*Exercise description*. The response should consist solely of the lines running from the line with "Senior Paid Social Manager" to the end of the data, retyped exactly.

*Provided records*.
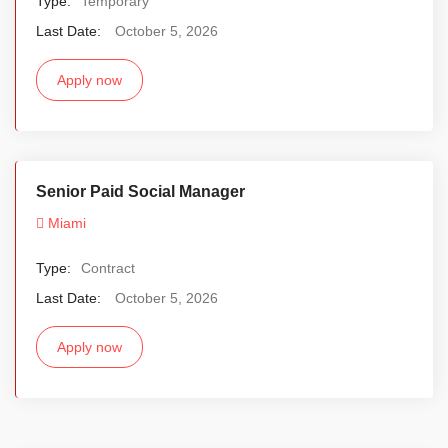
Type:
Temporary
Last Date:
October 5, 2026
Apply now
Senior Paid Social Manager
Miami
Type:
Contract
Last Date:
October 5, 2026
Apply now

*Result*.
Senior Paid Social Manager
Miami
Type:
Contract
Last Date:
October 5, 2026
Apply now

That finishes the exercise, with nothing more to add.